## AIM OF THE TASK
Keyword search on "ferramenta": report each line of the records that contains it.

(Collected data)
────────────────────
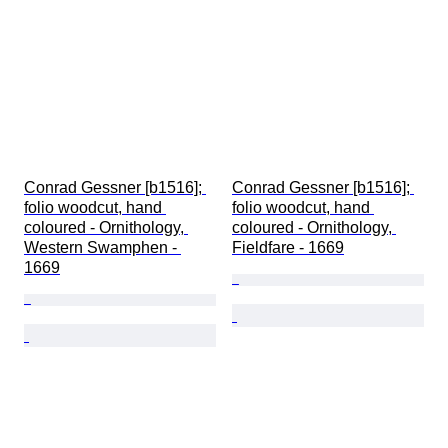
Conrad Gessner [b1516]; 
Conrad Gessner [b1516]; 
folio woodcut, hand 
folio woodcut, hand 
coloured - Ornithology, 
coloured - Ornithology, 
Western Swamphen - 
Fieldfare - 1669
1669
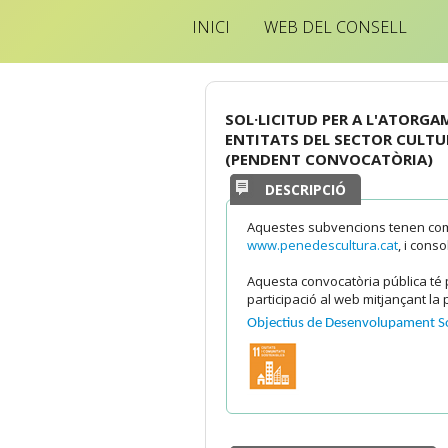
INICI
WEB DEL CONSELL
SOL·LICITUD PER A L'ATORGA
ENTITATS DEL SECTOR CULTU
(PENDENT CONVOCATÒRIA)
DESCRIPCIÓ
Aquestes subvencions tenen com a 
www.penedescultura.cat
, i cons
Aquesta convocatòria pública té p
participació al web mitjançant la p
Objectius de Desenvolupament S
────────────────────
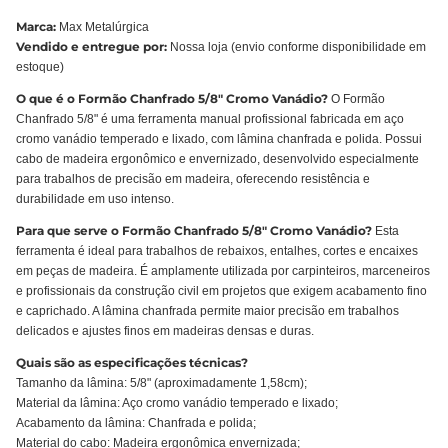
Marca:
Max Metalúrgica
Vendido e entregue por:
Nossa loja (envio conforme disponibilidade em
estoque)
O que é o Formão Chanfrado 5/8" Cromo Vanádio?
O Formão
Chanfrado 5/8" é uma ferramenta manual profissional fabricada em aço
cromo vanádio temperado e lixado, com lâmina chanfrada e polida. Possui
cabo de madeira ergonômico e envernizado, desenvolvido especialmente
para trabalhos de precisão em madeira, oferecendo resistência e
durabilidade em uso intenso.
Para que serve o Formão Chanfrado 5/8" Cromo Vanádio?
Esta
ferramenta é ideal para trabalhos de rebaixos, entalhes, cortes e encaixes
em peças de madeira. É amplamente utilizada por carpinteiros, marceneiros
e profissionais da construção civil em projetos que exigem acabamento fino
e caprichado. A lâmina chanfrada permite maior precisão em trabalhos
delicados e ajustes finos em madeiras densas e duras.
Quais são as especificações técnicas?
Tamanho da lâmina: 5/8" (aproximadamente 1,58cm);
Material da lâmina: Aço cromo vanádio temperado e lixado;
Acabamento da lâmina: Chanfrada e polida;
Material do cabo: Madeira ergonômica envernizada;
────────────────────
## THE ANSWER
Chanfrado 5/8" é uma ferramenta manual profissional fabricada em aço
ferramenta é ideal para trabalhos de rebaixos, entalhes, cortes e encaixes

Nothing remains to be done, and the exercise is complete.